The Good Scrub Guide and other simple ways to beat the microbead
Guest blog by Daniel Steadman of Fauna & Flora International.
Over the past three years, Fauna & Flora International (FFI) has been collecting data on microplastic use in personal care and cosmetic products and working effectively with UK brands on a voluntary phase out of microplastic ingredients in partnership with the Marine Conservation Society (MCS). This year, FFI has also partnered with Greenpeace UK on this issue and is now sharing our findings to help you choose a wide range of microplastic-free products.
Polluting plastic microbeads are used in a range of toiletries and cosmetics, for exfoliating and other purposes. However when these tiny pieces of plastic go down the drain, they end up in rivers and seas where they can harm wildlife.
It’s an issue that initially surprises many people, but often evokes a similar response – over 300,000 people have signed the petition to ban microbeads in the UK, launched by Greenpeace in partnership with Fauna & Flora International (FFI), the Marine Conservation Society (MCS) and Environmental Investigation Agency (EIA). In addition, over 90% of British people surveyed by Greenpeace also support a ban on these polluting plastic ingredients.
In addition to expressing support for a legal ban, you might be wondering what else you can do in the meantime. There are a number of simple ways you can further help to end this preventable and unnecessary source of marine plastic pollution:
Use FFI’s regularly updated Good Scrub Guide to find and choose microplastic-free face scrubs in no time.
Quick follow-up guides highlighting brands that produce plastic-free toothpastes, body scrubs and shaving products will also help you make your bathroom a microplastic-free zone.
When you’re on the go, download the free Beat the Microbead smartphone app to simply scan a product’s barcode to check whether it contains plastic microbeads.
Concerned about products already on your bathroom shelf?
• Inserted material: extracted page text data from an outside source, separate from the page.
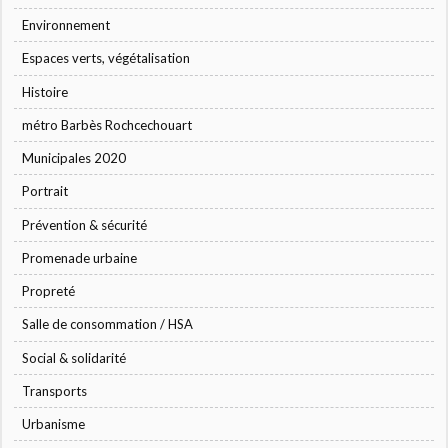
Environnement
Espaces verts, végétalisation
Histoire
métro Barbès Rochcechouart
Municipales 2020
Portrait
Prévention & sécurité
Promenade urbaine
Propreté
Salle de consommation / HSA
Social & solidarité
Transports
Urbanisme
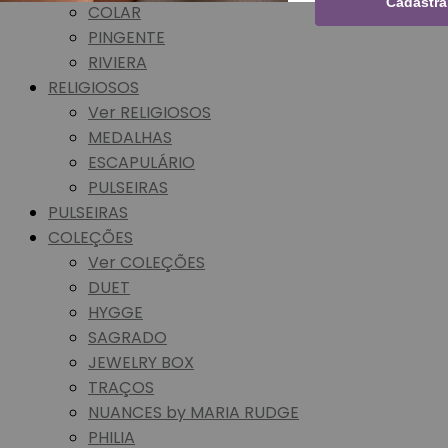
Cadastra
COLAR
PINGENTE
RIVIERA
RELIGIOSOS
Ver RELIGIOSOS
MEDALHAS
ESCAPULÁRIO
PULSEIRAS
PULSEIRAS
COLEÇÕES
Ver COLEÇÕES
DUET
HYGGE
SAGRADO
JEWELRY BOX
TRAÇOS
NUANCES by MARIA RUDGE
PHILIA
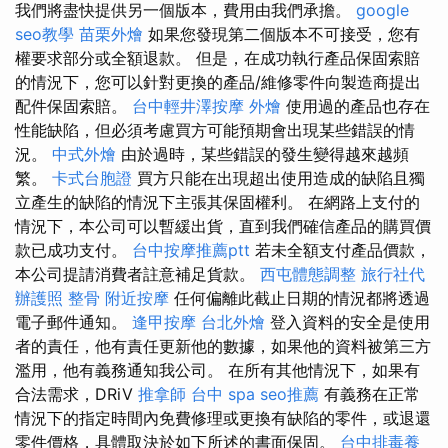
我們將盡快提供另一個版本，費用由我們承擔。
google
seo教學
苗栗外燴
如果您發現第二個版本不可接受，您有
權要求部分或全額退款。 但是，在成功執行產品保固索賠
的情況下，您可以針對更換的產品/維修零件向製造商提出
配件保固索賠。
台中輕井澤按摩
外燴
使用過的產品也存在
性能缺陷，但必須考慮買方可能預期會出現某些錯誤的情
況。
中式外燴
由於過時，某些錯誤的發生變得越來越頻
繁。
卡式台胞證
買方只能在出現超出使用造成的缺陷且獨
立產生的缺陷的情況下主張其保固權利。 在網路上支付的
情況下，本公司可以暫緩出貨，直到我們確信產品的購買價
款已成功支付。
台中按摩推薦ptt
若未全額支付產品價款，
本公司提請消費者註意補足貨款。
西屯體態調整
旅行社代
辦護照
整骨
附近按摩
任何偏離此截止日期的情況都將透過
電子郵件通知。
逢甲按摩
台北外燴
登入資料的安全是使用
者的責任，他有責任更新他的數據，如果他的資料被第三方
濫用，他有義務通知我公司。 在所有其他情況下，如果有
合法需求，DRiV
推拿師
台中 spa
seo推薦
有義務在正常
情況下的指定時間內免費修理或更換有缺陷的零件，或退還
零件價格，具體取決於如下所述的書面保固。
台中排毒養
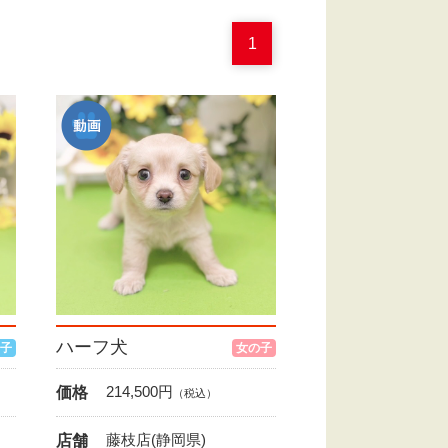
1
ハーフ犬
子
女の子
214,500
円
価格
（税込）
藤枝店(静岡県)
店舗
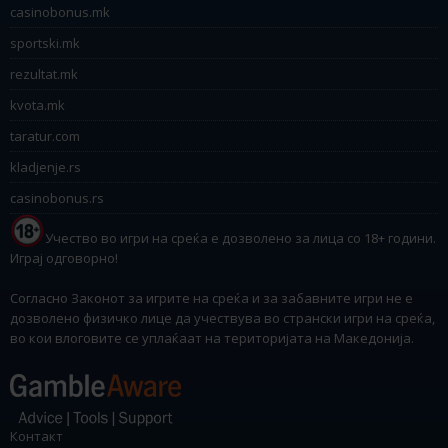
casinobonus.mk
sportski.mk
rezultat.mk
kvota.mk
taratur.com
kladjenje.rs
casinobonus.rs
Учество во игри на среќа е дозволено за лица со 18+ години.
Играј одговорно!
Согласно Законот за игрите на среќа и за забавните игри не е
дозволено физичко лице да учествува во странски игри на среќа,
во кои влоговите се уплаќаат на територијата на Македонија.
Контакт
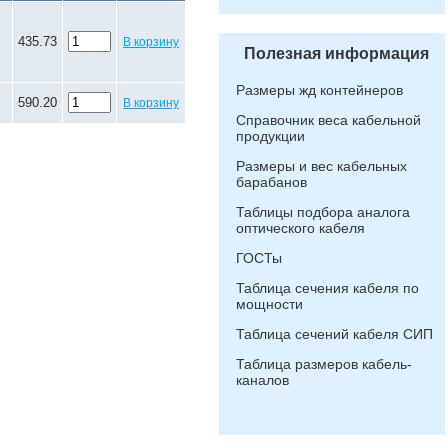
435.73
В корзину
Полезная информация
Размеры жд контейнеров
590.20
В корзину
Справочник веса кабельной
продукции
Размеры и вес кабельных
барабанов
Таблицы подбора аналога
оптического кабеля
ГОСТы
Таблица сечения кабеля по
мощности
Таблица сечений кабеля СИП
Таблица размеров кабель-
каналов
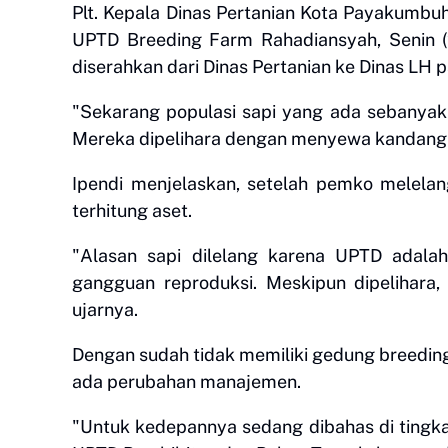
Plt. Kepala Dinas Pertanian Kota Payakumbu
UPTD Breeding Farm Rahadiansyah, Senin (
diserahkan dari Dinas Pertanian ke Dinas LH
"Sekarang populasi sapi yang ada sebanyak 1
Mereka dipelihara dengan menyewa kandang w
Ipendi menjelaskan, setelah pemko melelan
terhitung aset.
"Alasan sapi dilelang karena UPTD adalah
gangguan reproduksi. Meskipun dipelihara,
ujarnya.
Dengan sudah tidak memiliki gedung breedin
ada perubahan manajemen.
"Untuk kedepannya sedang dibahas di tingka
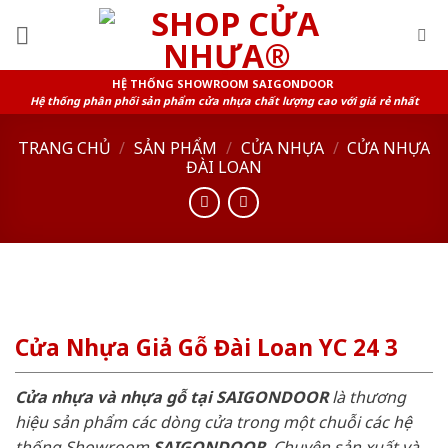
Skip
to
content
HỆ THỐNG SHOWROOM SAIGONDOOR
Hệ thống phân phối sản phẩm cửa nhựa chất lượng cao với giá rẻ nhất
TRANG CHỦ
/
SẢN PHẨM
/
CỬA NHỰA
/
CỬA NHỰA
ĐÀI LOAN
Cửa Nhựa Giả Gỗ Đài Loan YC 24 3
Cửa nhựa và nhựa gỗ tại SAIGONDOOR
là thương
hiệu sản phẩm các dòng cửa trong một chuỗi các hệ
thống Showroom
SAIGONDOOR
. Chuyên sản xuất và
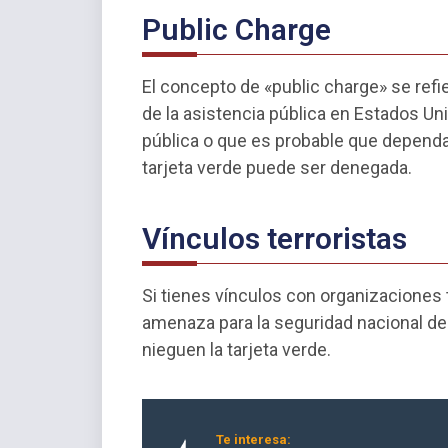
Public Charge
El concepto de «public charge» se refi
de la asistencia pública en Estados Un
pública o que es probable que dependa
tarjeta verde puede ser denegada.
Vínculos terroristas
Si tienes vínculos con organizaciones
amenaza para la seguridad nacional de
nieguen la tarjeta verde.
Te interesa:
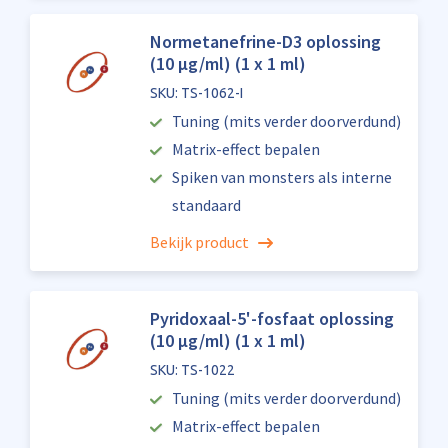
Normetanefrine-D3 oplossing
(10 µg/ml) (1 x 1 ml)
SKU: TS-1062-I
Tuning (mits verder doorverdund)
Matrix-effect bepalen
Spiken van monsters als interne
standaard
Bekijk product
Pyridoxaal-5'-fosfaat oplossing
(10 µg/ml) (1 x 1 ml)
SKU: TS-1022
Tuning (mits verder doorverdund)
Matrix-effect bepalen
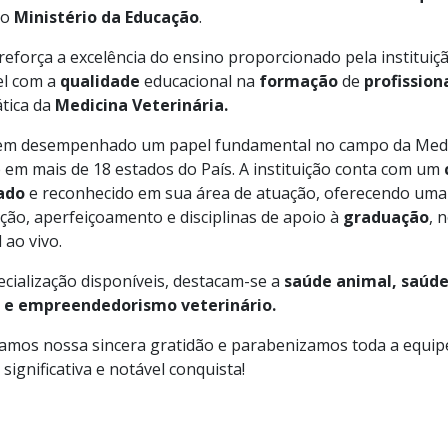
lo
Ministério da Educação
.
reforça a excelência do ensino proporcionado pela institui
el com a
qualidade
educacional na
formação
de
profission
tica da
Medicina Veterinária.
 tem desempenhado um papel fundamental no campo da Medic
 em mais de 18 estados do País. A instituição conta com um
ado
e reconhecido em sua área de atuação, oferecendo um
ação, aperfeiçoamento e disciplinas de apoio à
graduação
, 
 ao vivo.
ecialização disponíveis, destacam-se a
saúde animal, saúde
 e empreendedorismo veterinário.
amos nossa sincera gratidão e parabenizamos toda a equip
significativa e notável conquista!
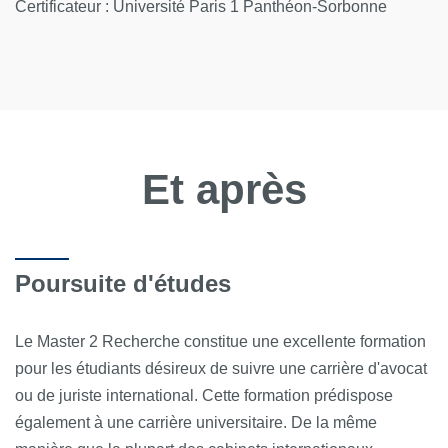
Certificateur : Université Paris 1 Panthéon-Sorbonne
Et après
Poursuite d'études
Le Master 2 Recherche constitue une excellente formation
pour les étudiants désireux de suivre une carrière d'avocat
ou de juriste international. Cette formation prédispose
également à une carrière universitaire. De la même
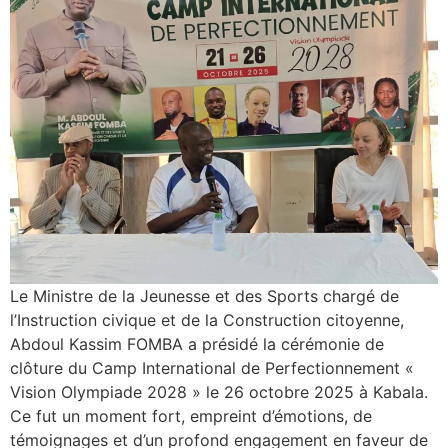
Le Ministre de la Jeunesse et des Sports chargé de
l’Instruction civique et de la Construction citoyenne,
Abdoul Kassim FOMBA a présidé la cérémonie de
clôture du Camp International de Perfectionnement «
Vision Olympiade 2028 » le 26 octobre 2025 à Kabala.
Ce fut un moment fort, empreint d’émotions, de
témoignages et d’un profond engagement en faveur de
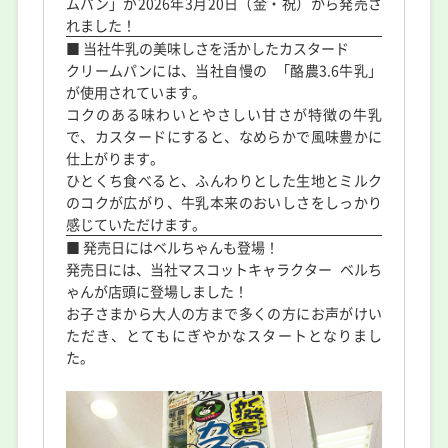
ムパン」が2026年3月20日（金・祝）から発売さ
れました！
■ 当社牛乳の美味しさを活かしたカスタード
クリームパンには、当社自慢の 「酪農3.6牛乳」
が使用されています。
コクのある味わいとやさしい甘さが特徴の牛乳
で、カスタードにすると、なめらかで風味豊かに
仕上がります。
ひとくち食べると、ふんわりとした生地とミルク
のコクが広がり、牛乳本来のおいしさをしっかり
感じていただけます。
■ 発売日にはベルちゃんも登場！
発売日には、当社マスコットキャラクター ベルち
ゃんが店頭に登場しました！
お子さまから大人の方まで多くの方にお声がけい
ただき、とてもにぎやかなスタートとなりまし
た。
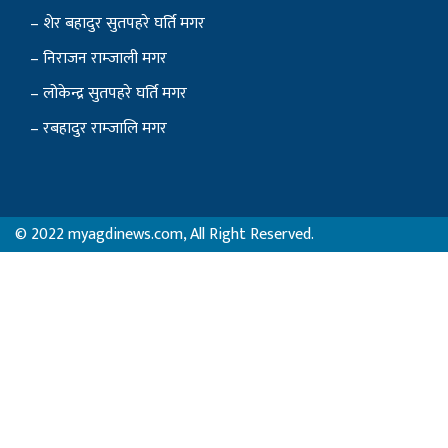
– शेर बहादुर सुतपहरे घर्ति मगर
– निराजन राम्जाली मगर
– लोकेन्द्र सुतपहरे घर्ति मगर
– रबहादुर राम्जालि मगर
© 2022 myagdinews.com, All Right Reserved.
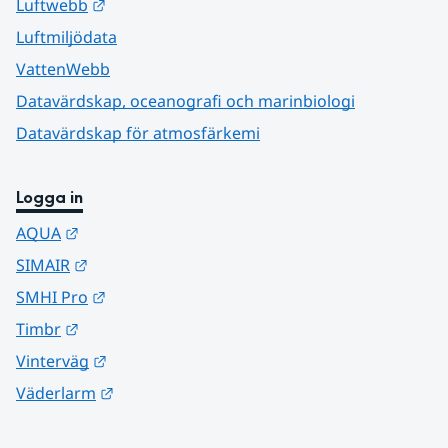
Länk till annan webbplats.
Luftwebb
Luftmiljödata
VattenWebb
Datavärdskap, oceanografi och marinbiologi
Datavärdskap för atmosfärkemi
Logga in
Länk till annan webbplats.
AQUA
Länk till annan webbplats.
SIMAIR
Länk till annan webbplats.
SMHI Pro
Länk till annan webbplats.
Timbr
Länk till annan webbplats.
Vinterväg
Länk till annan webbplats.
Väderlarm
Check whether they contain microplastics by looking for the following ingredients: polyethylene (PE), polypropylene (PP), polyethylene terephthalate (PET), polymethyl methacrylate (PMMA), polytetrafluoroethylene (PTFE), and nylon.
If you have already bought products containing microplastics, you can send them back to the manufacturer, asking them to end the use of these ingredients. Not sure what to write? Feel free to use this letter template.
Have a product you would like FFI to assess? Fill out this form and they will investigate further.
If you want to know more about the widespread use of plastic ingredients in cosmetics, we recommend UNEP’s latest report on the issue.
By voting with your wallet for microplastic-free products and making your choice known, you can prevent polluting microplastics from entering the sea through your sink. At the same time you’re influencing manufacturers, retailers and policy makers alike to take meaningful action to address this avoidable pollution.
If you have not done so already, make sure to also sign the petition calling on Prime Minister David Cameron to ban the use of microplastics in products that can go down the drain.